▼
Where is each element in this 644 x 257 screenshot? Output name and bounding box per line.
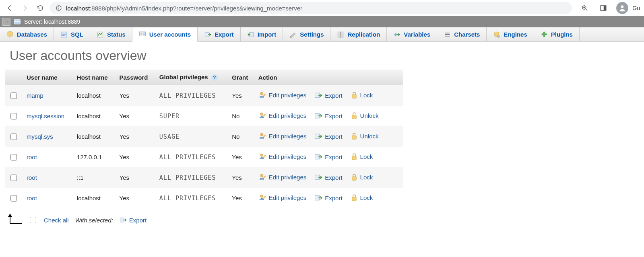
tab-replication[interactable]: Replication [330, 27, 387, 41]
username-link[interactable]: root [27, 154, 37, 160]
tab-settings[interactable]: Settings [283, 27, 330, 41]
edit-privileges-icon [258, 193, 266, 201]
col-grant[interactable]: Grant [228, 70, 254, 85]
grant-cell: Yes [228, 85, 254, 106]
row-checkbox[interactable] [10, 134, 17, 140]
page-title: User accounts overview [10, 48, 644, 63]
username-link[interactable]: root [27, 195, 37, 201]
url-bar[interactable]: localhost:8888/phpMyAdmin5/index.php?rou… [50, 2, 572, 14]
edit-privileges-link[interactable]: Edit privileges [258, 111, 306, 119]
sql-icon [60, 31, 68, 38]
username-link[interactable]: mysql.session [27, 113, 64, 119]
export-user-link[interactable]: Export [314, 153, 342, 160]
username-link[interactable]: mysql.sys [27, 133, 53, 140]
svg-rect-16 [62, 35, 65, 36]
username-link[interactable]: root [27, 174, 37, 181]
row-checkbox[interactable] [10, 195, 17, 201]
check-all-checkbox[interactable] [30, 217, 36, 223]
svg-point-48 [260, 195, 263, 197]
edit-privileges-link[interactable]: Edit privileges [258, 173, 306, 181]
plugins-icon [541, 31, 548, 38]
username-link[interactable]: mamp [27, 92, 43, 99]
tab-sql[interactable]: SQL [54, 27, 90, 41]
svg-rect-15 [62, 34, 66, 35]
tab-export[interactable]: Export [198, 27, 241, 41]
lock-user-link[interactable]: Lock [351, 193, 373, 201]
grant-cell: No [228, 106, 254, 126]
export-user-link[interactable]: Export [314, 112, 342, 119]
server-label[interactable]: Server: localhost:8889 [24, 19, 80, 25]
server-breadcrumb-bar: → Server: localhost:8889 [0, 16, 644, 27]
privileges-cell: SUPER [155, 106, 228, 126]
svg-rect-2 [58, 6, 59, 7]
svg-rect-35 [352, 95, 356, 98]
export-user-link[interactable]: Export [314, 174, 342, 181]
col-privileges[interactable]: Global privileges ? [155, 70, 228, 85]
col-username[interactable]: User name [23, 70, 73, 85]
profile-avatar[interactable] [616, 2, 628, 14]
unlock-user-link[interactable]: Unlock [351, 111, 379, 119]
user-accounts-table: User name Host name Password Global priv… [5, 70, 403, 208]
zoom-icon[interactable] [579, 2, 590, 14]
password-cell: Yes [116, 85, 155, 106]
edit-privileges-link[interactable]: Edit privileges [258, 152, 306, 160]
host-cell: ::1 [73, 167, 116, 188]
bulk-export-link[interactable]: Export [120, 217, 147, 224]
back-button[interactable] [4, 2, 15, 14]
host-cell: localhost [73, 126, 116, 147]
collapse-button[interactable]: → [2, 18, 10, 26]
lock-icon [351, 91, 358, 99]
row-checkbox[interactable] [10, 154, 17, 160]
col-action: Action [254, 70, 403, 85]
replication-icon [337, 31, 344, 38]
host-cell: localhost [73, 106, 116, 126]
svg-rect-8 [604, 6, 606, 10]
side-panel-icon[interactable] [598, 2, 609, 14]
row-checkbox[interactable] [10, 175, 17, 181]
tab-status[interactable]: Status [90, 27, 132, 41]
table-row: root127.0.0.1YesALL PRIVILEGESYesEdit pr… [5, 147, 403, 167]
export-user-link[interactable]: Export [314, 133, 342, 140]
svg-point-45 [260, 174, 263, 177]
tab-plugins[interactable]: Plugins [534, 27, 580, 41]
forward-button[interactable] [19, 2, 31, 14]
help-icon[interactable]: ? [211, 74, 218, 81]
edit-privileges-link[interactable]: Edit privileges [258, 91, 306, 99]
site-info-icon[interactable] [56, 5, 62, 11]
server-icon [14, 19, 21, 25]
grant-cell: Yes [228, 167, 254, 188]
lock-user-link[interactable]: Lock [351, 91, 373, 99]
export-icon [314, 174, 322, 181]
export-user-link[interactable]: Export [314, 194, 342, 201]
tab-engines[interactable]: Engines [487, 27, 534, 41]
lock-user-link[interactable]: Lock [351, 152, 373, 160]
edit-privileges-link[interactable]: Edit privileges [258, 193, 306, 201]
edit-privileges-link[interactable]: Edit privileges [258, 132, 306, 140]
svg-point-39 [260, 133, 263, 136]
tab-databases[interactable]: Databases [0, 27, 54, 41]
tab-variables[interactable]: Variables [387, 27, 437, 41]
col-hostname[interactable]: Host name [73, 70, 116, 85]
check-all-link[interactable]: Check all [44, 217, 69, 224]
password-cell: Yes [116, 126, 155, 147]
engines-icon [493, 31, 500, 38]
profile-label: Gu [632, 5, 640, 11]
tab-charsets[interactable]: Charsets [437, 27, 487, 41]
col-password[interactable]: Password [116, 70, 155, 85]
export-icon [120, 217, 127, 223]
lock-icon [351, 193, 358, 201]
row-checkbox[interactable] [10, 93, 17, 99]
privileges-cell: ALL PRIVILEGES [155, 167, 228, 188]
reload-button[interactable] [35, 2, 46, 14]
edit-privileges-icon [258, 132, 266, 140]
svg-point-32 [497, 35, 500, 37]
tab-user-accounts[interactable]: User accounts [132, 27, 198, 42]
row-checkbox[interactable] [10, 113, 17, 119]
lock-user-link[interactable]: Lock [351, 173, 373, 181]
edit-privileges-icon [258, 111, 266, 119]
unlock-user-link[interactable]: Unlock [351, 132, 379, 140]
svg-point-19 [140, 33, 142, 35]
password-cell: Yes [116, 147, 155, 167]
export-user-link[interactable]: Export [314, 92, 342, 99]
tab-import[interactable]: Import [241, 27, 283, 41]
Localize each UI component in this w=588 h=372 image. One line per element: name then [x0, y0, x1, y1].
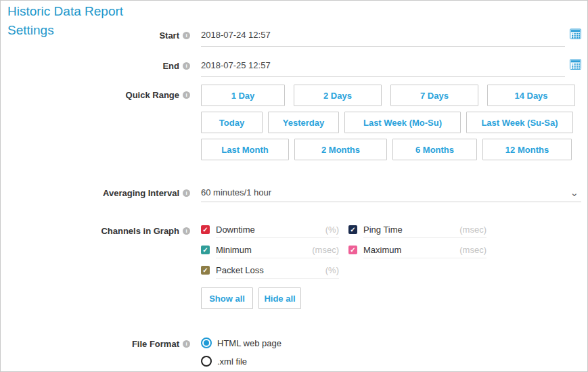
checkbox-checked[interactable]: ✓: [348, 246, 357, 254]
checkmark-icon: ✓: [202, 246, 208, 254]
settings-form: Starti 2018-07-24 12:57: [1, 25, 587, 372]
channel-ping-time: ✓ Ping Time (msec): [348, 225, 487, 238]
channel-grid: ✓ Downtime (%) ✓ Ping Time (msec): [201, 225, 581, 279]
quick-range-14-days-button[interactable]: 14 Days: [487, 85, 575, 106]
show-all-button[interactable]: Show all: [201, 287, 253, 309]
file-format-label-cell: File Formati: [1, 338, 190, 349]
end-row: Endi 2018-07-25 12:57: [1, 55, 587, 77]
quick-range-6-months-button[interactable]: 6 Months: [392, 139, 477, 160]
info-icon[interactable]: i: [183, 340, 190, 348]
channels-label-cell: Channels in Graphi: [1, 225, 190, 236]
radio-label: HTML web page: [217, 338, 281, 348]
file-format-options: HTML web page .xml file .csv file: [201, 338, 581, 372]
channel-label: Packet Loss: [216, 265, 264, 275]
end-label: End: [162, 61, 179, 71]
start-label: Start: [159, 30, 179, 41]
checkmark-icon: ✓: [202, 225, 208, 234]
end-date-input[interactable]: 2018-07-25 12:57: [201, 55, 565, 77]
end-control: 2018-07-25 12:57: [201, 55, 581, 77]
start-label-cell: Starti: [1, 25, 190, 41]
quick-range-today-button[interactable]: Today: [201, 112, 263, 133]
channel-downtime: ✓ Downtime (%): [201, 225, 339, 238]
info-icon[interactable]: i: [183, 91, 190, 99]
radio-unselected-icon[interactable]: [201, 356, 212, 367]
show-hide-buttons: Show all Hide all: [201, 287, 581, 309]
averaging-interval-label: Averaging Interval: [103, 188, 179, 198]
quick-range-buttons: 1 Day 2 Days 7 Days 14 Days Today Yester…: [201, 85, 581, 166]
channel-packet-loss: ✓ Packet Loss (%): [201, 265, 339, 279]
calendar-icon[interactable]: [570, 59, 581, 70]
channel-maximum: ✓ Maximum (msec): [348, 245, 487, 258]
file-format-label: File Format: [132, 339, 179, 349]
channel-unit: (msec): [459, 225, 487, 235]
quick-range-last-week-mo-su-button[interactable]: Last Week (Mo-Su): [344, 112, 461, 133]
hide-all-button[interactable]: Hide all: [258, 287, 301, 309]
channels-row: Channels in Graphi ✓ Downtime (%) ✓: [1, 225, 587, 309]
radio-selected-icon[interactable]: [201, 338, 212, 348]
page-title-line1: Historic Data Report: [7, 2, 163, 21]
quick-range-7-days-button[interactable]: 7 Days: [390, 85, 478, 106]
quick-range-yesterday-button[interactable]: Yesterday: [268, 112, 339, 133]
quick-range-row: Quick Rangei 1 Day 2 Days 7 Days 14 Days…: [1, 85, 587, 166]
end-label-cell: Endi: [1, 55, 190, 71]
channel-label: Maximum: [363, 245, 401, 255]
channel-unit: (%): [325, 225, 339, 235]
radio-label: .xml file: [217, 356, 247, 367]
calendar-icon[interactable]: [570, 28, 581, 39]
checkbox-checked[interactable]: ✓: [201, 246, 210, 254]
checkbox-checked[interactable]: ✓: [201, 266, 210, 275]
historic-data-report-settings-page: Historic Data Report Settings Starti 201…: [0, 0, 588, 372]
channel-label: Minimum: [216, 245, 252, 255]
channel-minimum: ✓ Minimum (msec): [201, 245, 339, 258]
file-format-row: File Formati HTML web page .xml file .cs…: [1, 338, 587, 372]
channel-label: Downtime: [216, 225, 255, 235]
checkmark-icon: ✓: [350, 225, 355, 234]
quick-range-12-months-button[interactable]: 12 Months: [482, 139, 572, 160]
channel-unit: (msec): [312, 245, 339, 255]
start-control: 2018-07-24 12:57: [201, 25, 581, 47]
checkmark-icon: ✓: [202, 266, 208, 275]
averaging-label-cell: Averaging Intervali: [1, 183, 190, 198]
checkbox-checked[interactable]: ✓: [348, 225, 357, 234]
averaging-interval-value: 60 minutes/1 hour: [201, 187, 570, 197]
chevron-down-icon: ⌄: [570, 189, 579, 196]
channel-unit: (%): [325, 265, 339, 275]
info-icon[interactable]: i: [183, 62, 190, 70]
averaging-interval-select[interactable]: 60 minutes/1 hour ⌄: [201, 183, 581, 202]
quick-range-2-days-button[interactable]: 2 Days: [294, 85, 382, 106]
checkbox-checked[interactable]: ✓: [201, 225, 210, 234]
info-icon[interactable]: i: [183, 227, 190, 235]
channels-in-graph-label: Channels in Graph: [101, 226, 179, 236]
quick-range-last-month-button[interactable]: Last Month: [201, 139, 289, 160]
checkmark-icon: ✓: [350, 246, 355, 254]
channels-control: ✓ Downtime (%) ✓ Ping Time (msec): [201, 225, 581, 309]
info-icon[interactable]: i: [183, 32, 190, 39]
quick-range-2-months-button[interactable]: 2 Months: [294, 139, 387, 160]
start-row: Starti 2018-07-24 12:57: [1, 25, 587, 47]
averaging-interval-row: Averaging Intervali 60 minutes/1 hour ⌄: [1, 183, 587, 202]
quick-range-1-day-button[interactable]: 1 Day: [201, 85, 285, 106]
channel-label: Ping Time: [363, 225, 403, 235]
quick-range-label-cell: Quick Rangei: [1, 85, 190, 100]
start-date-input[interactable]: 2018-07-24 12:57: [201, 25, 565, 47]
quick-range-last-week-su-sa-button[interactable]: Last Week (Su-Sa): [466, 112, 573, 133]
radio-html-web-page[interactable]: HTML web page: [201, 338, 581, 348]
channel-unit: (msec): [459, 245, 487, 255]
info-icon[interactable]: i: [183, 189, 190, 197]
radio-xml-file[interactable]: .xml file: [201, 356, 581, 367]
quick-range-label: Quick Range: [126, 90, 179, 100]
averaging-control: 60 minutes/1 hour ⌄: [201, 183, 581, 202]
▲
Exercise objective: Within the material above, find the lines that hold "calendar" and report only how many there are.

Output of the exercise: 2